[TRY IT]
Would you print the listing that follows exactly, but without its pictures?

==================================================

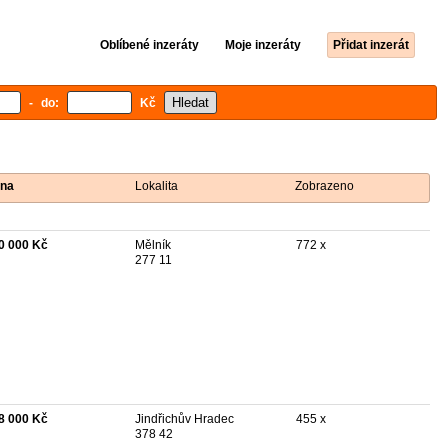
Oblíbené inzeráty
Moje inzeráty
Přidat inzerát
- do:
Kč
na
Lokalita
Zobrazeno
0 000 Kč
Mělník
772 x
277 11
8 000 Kč
Jindřichův Hradec
455 x
378 42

==================================================

[SOLUTION FOR THIS PROBLEM]
Oblíbené inzeráty
Moje inzeráty
Přidat inzerát
- do:
Kč
na
Lokalita
Zobrazeno
0 000 Kč
Mělník
772 x
277 11
8 000 Kč
Jindřichův Hradec
455 x
378 42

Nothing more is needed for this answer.